Friday, April 20, 2012

following my boys

It happened so fast. I remember the dreams at eight years old. The games. The make believe wishes and drawings and stories. I was a mama. I had two boys. Two boys were harder to get, you know. Toys R Us always carries more lifelike baby girl dolls. But an anatomically correct boy doll? Now that was harder to come by.

And then the dream passed. No more walking baby dolls around the block in strollers. No more cradling cabbage patch kids after school each day. No more secret games with other twelve year olds who still played pretend and dreamed of motherhood like it was harder to come by than becoming a movie star.

Onto boys and makeup and then college and parties. Onto career goals and white wedding dresses and big diamond rings. And then the husband was found and the career fell into place and the house was bought. Two dogs and pergo floors and the fancy china was unpacked and used once or twice.

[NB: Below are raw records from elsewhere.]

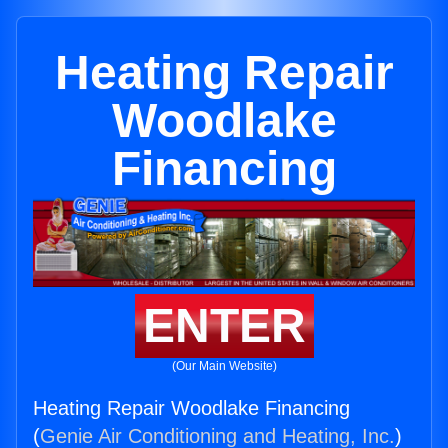
Heating Repair
Woodlake
Financing
ENTER
(Our Main Website)
Heating Repair Woodlake Financing
(
Genie Air Conditioning and Heating, Inc.
)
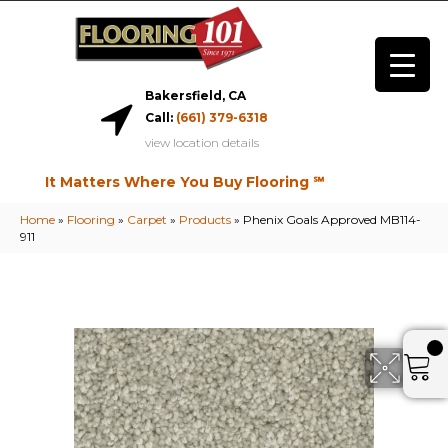
Bakersfield, CA
Call:
(661) 379-6318
view location details
It Matters Where You Buy Flooring ℠
Home
»
Flooring
»
Carpet
»
Products
»
Phenix Goals Approved MB114-
911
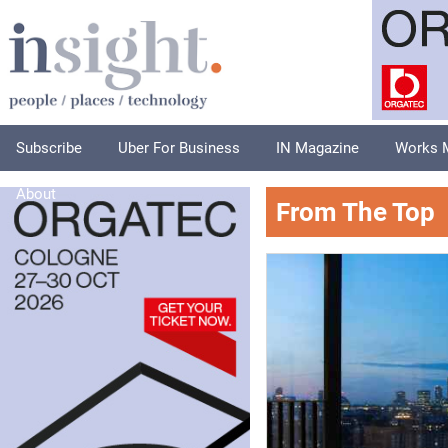
Subscribe
Uber For Business
IN Magazine
Works 
About
From The Top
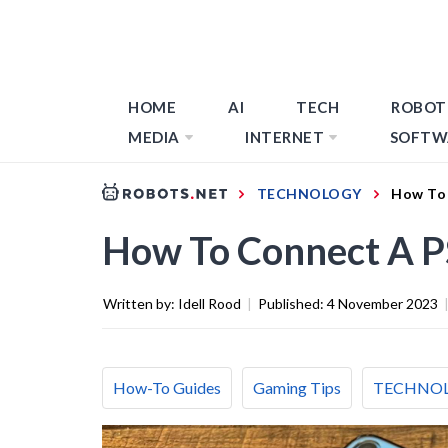
HOME
AI
TECH
ROBOT
MEDIA
INTERNET
SOFTW
TECHNOLOGY
How To 
How To Connect A PS
Written by:
Idell Rood
|
Published:
4 November 2023
How-To Guides
Gaming Tips
TECHNO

The old dream came back. A baby. A baby. Thats what we need now. Trade in the BMW two seater, its time for an SUV. Time to pick out baby names for our baby to be. We had it all. The stroller, the matching furniture, the chair rail separating the winnie the pooh dark green from the tigger light green. Oh, and the diaper bag. The perfect diaper bag. The one I got at my perfect shower.

And Mason was here. Our bundle of joy. Our everything. Our sun and our moon. Our love. We watched him grow...the center of our universe.

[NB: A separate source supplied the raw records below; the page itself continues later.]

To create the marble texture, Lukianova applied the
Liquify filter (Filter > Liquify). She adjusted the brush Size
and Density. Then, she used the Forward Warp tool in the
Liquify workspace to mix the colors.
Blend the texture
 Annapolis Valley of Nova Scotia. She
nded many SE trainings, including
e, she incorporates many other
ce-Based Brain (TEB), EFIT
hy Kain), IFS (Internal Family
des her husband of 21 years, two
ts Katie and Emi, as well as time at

We had ups and we had downs. More ups, but certainly some downs. A move down south, a move back north. A great deal on a house, followed by some terrible financial choices. A stable career for me, a change in career paths and back to school for dad. A healthy growing toddler...and ear tubes, no gluten, lost tooth....

It all seems like a blur...those years of preschool. He needed me so much. I took him to school and home most days. We played, we colored, we laughed...he tagged along where ever I went. Happy to stroll in the stroller 'till almost kindergarten. Where did the time go? The mistakes I made...not enough video, we didn't go to disney...the list goes on. But so many things I must have done right! Reading and math, ahead of the class. Bonds with his cousin, so cute and so close. A gentle soul, loving and kind.

He was almost five when the new baby came. Isaac. His name means, "he who laughs" and it fits his heart so well. So different than his brother...yet the two were close from the minute he arrived. Mason the protector, Isaac the gentle soul. "Who is your best friend?" I ask Mason. "Isaac, silly!" Of course. I say.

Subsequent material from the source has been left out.